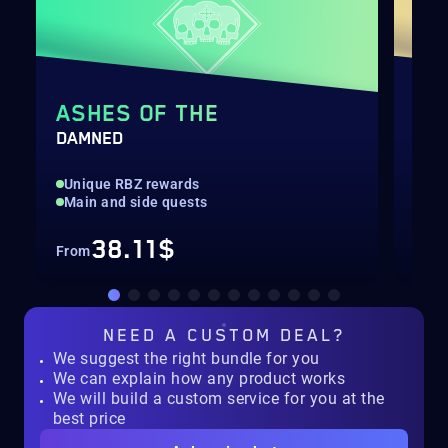
ASHES OF THE
DA
DAMNED
CAL
Unique RBZ rewards
Rar
Main and side quests
All
38.11$
From
Fro
NEED A
CUSTOM DEAL?
We suggest the right bundle for you
We can explain how any product works
We will build a custom service for you at the
best price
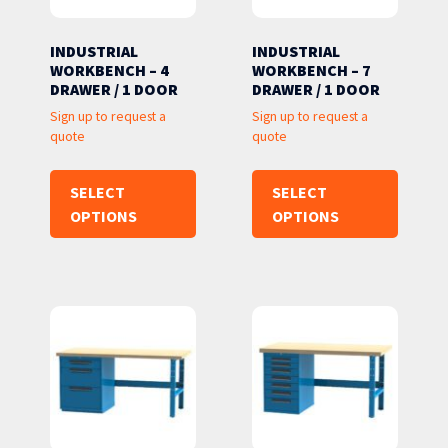
INDUSTRIAL
INDUSTRIAL
WORKBENCH – 4
WORKBENCH – 7
DRAWER / 1 DOOR
DRAWER / 1 DOOR
Sign up to request a
Sign up to request a
quote
quote
SELECT
SELECT
OPTIONS
OPTIONS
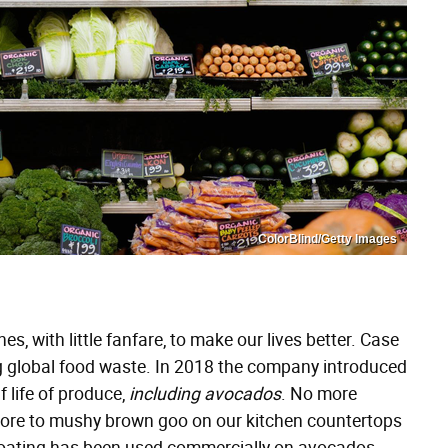
ColorBlind/Getty Images
s, with little fanfare, to make our lives better. Case
g global food waste. In 2018 the company introduced
f life of produce,
including avocados
. No more
tore to mushy brown goo on our kitchen countertops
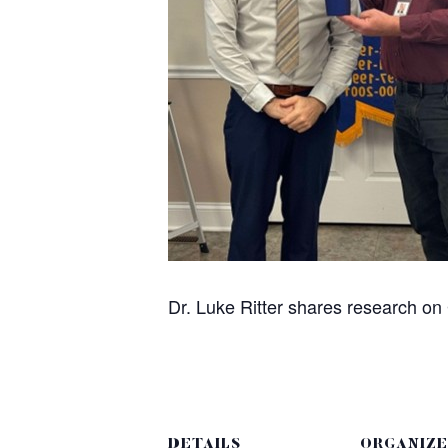
Dr. Luke Ritter shares research o
DETAILS
ORGANIZE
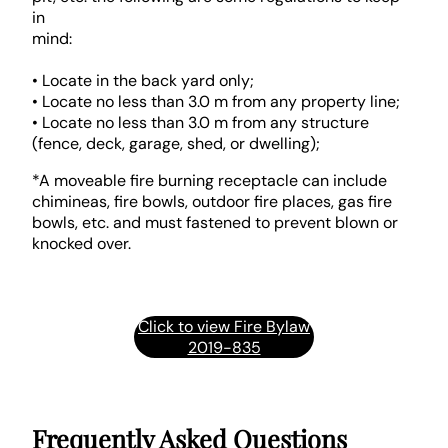
in
mind:
• Locate in the back yard only;
• Locate no less than 3.0 m from any property line;
• Locate no less than 3.0 m from any structure
(fence, deck, garage, shed, or dwelling);
*A moveable fire burning receptacle can include
chimineas, fire bowls, outdoor fire places, gas fire
bowls, etc. and must fastened to prevent blown or
knocked over.
Click to view Fire Bylaw
2019-835
Frequently Asked Questions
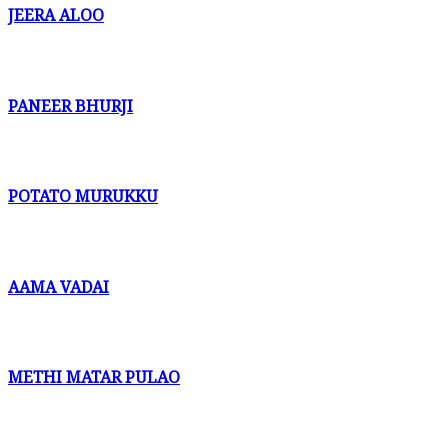
JEERA ALOO
PANEER BHURJI
POTATO MURUKKU
AAMA VADAI
METHI MATAR PULAO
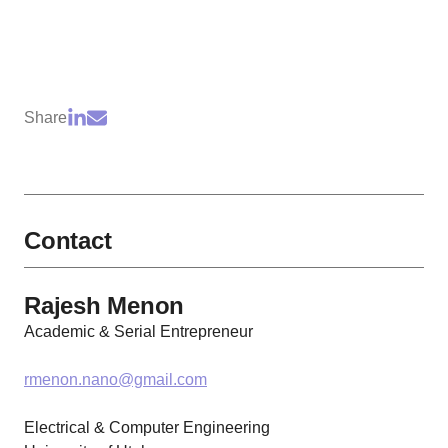
Share
Contact
Rajesh Menon
Academic & Serial Entrepreneur
rmenon.nano@gmail.com
Electrical & Computer Engineering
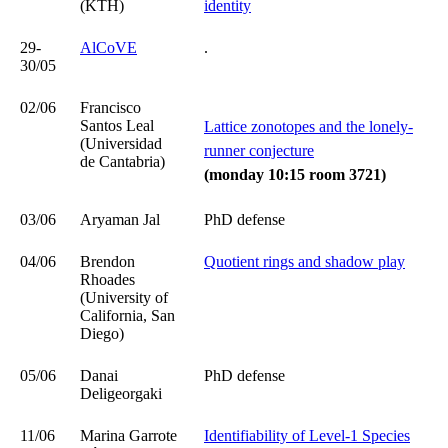
(KTH)
identity
29-
AlCoVE
.
30/05
02/06
Francisco
Santos Leal
Lattice zonotopes and the lonely-
(Universidad
runner conjecture
de Cantabria)
(monday 10:15 room 3721)
03/06
Aryaman Jal
PhD defense
04/06
Brendon
Quotient rings and shadow play
Rhoades
(University of
California, San
Diego)
05/06
Danai
PhD defense
Deligeorgaki
11/06
Marina Garrote
Identifiability of Level-1 Species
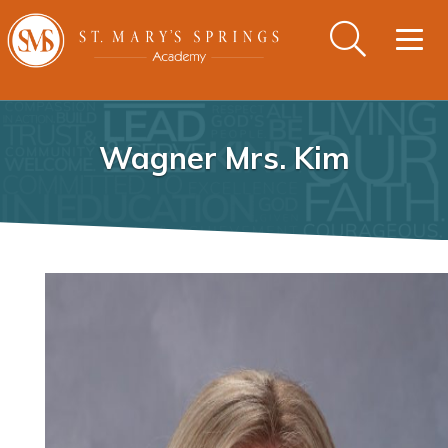
Togg
navig
Wagner Mrs. Kim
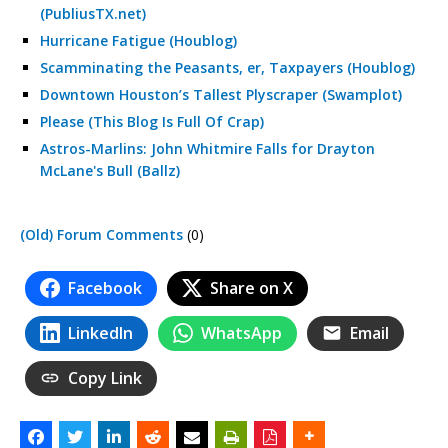
(PubliusTX.net)
Hurricane Fatigue (Houblog)
Scamminating the Peasants, er, Taxpayers (Houblog)
Downtown Houston’s Tallest Plyscraper (Swamplot)
Please (This Blog Is Full Of Crap)
Astros-Marlins: John Whitmire Falls for Drayton
McLane's Bull (Ballz)
(Old) Forum Comments
(0)
Facebook
Share on X
LinkedIn
WhatsApp
Email
Copy Link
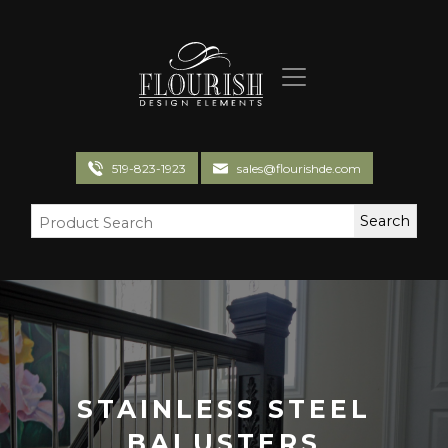
Flourish Design Elements
519-823-1923
sales@flourishde.com
STAINLESS STEEL
BALUSTERS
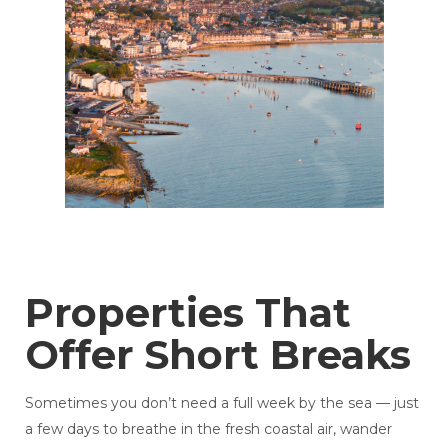
Properties That
Offer Short Breaks
Sometimes you don’t need a full week by the sea — just
a few days to breathe in the fresh coastal air, wander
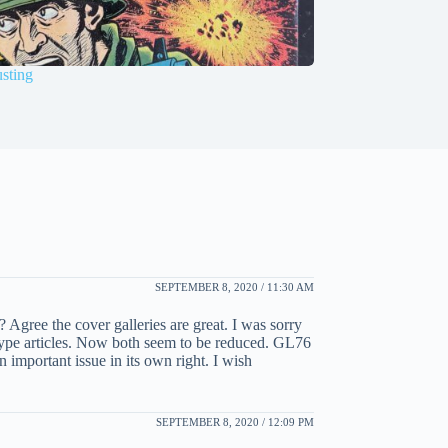
sting
SEPTEMBER 8, 2020 / 11:30 AM
 Agree the cover galleries are great. I was sorry
” type articles. Now both seem to be reduced. GL76
 important issue in its own right. I wish
SEPTEMBER 8, 2020 / 12:09 PM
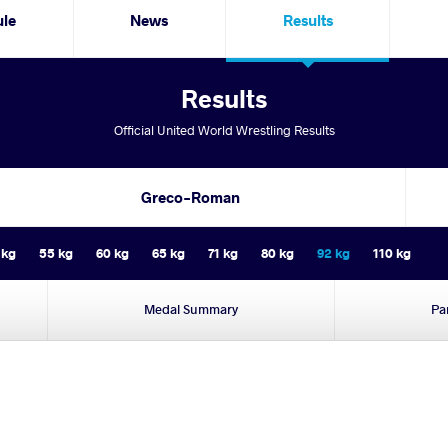
ule
News
Results
Results
Official United World Wrestling Results
Greco-Roman
 kg
55 kg
60 kg
65 kg
71 kg
80 kg
92 kg
110 kg
Medal Summary
Pa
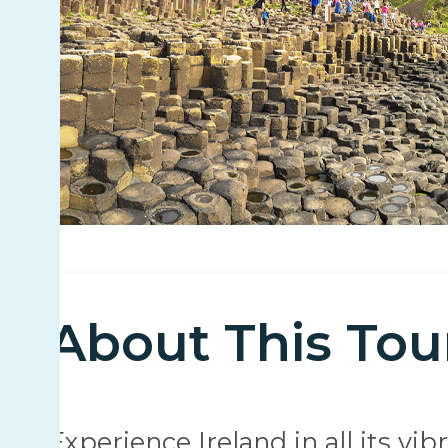
About This Tou
Experience Ireland in all its vi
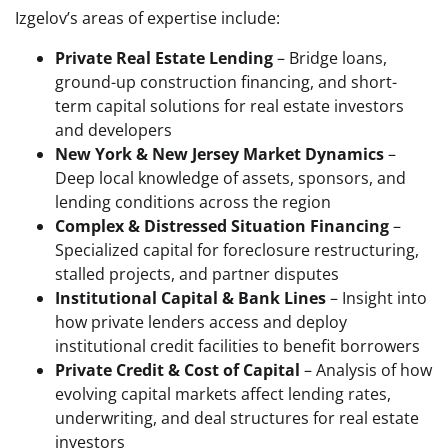
Izgelov’s areas of expertise include:
Private Real Estate Lending
– Bridge loans,
ground-up construction financing, and short-
term capital solutions for real estate investors
and developers
New York & New Jersey Market Dynamics
–
Deep local knowledge of assets, sponsors, and
lending conditions across the region
Complex & Distressed Situation Financing
–
Specialized capital for foreclosure restructuring,
stalled projects, and partner disputes
Institutional Capital & Bank Lines
– Insight into
how private lenders access and deploy
institutional credit facilities to benefit borrowers
Private Credit & Cost of Capital
– Analysis of how
evolving capital markets affect lending rates,
underwriting, and deal structures for real estate
investors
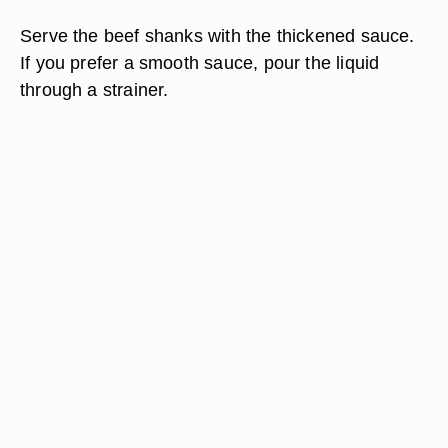
Serve the beef shanks with the thickened sauce.
If you prefer a smooth sauce, pour the liquid
through a strainer.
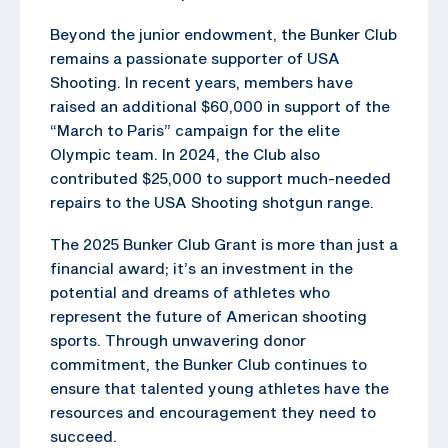
Beyond the junior endowment, the Bunker Club
remains a passionate supporter of USA
Shooting. In recent years, members have
raised an additional $60,000 in support of the
“March to Paris” campaign for the elite
Olympic team. In 2024, the Club also
contributed $25,000 to support much-needed
repairs to the USA Shooting shotgun range.
The 2025 Bunker Club Grant is more than just a
financial award; it’s an investment in the
potential and dreams of athletes who
represent the future of American shooting
sports. Through unwavering donor
commitment, the Bunker Club continues to
ensure that talented young athletes have the
resources and encouragement they need to
succeed.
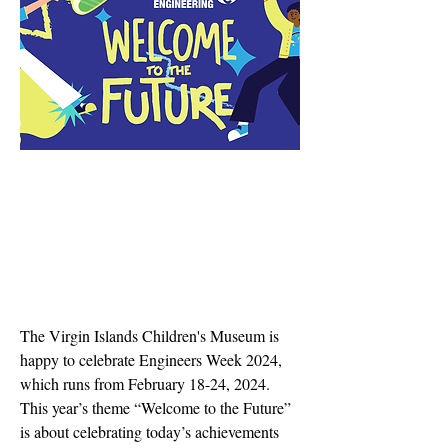
The Virgin Islands Children's Museum is
happy to celebrate Engineers Week 2024,
which runs from February 18-24, 2024.
This year’s theme “Welcome to the Future”
is about celebrating today’s achievements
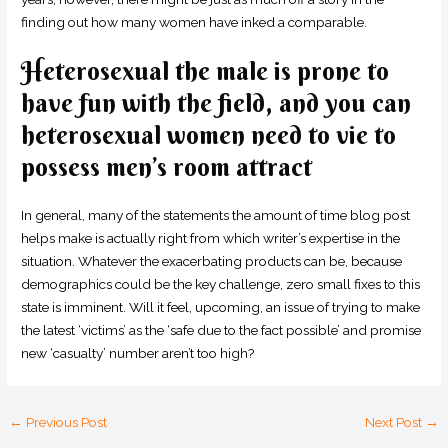
finding out how many women have inked a comparable.
Heterosexual the male is prone to
have fun with the field, and you can
heterosexual women need to vie to
possess men’s room attract
In general, many of the statements the amount of time blog post
helps make is actually right from which writer’s expertise in the
situation. Whatever the exacerbating products can be, because
demographics could be the key challenge, zero small fixes to this
state is imminent. Will it feel, upcoming, an issue of trying to make
the latest ‘victims’ as the ‘safe due to the fact possible’ and promise
new ‘casualty’ number aren’t too high?
←
Previous Post
Next Post
→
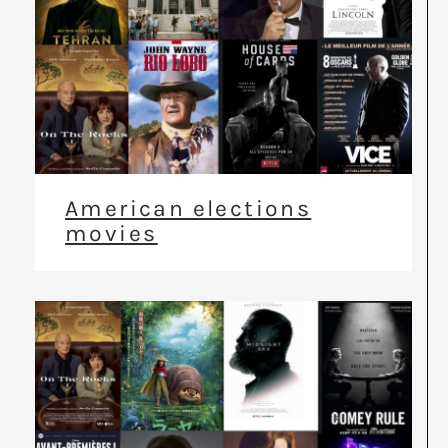
American elections
movies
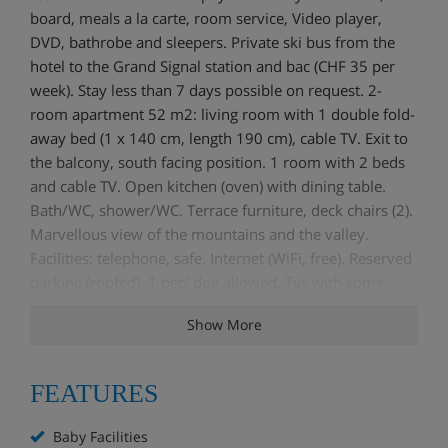
board, meals a la carte, room service, Video player,
DVD, bathrobe and sleepers. Private ski bus from the
hotel to the Grand Signal station and bac (CHF 35 per
week). Stay less than 7 days possible on request. 2-
room apartment 52 m2: living room with 1 double fold-
away bed (1 x 140 cm, length 190 cm), cable TV. Exit to
the balcony, south facing position. 1 room with 2 beds
and cable TV. Open kitchen (oven) with dining table.
Bath/WC, shower/WC. Terrace furniture, deck chairs (2).
Marvellous view of the mountains and the valley.
Facilities: telephone, safe. Internet (WiFi, free). Reserved
parking (roofed). 1 pet/ dog allowed. Tvs with some
Russian and Arab channels.
Show More
FEATURES
Baby Facilities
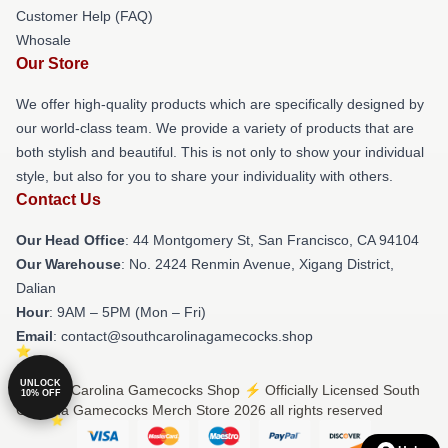
Customer Help (FAQ)
Whosale
Our Store
We offer high-quality products which are specifically designed by
our world-class team. We provide a variety of products that are
both stylish and beautiful. This is not only to show your individual
style, but also for you to share your individuality with others.
Contact Us
Our Head Office
: 44 Montgomery St, San Francisco, CA 94104
Our Warehouse
: No. 2424 Renmin Avenue, Xigang District,
Dalian
Hour
: 9AM – 5PM (Mon – Fri)
Email
: contact@southcarolinagamecocks.shop
UNLOCK
© South Carolina Gamecocks Shop ⚡️ Officially Licensed South
10% OFF
Carolina Gamecocks Merch Store 2026 all rights reserved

= = = = =

- Instructions for the task:
Filter the entries and copy each line with "safe".

- Problem solution:
the latest ‘victims’ as the ‘safe due to the fact possible’ and promise
Facilities: telephone, safe. Internet (WiFi, free). Reserved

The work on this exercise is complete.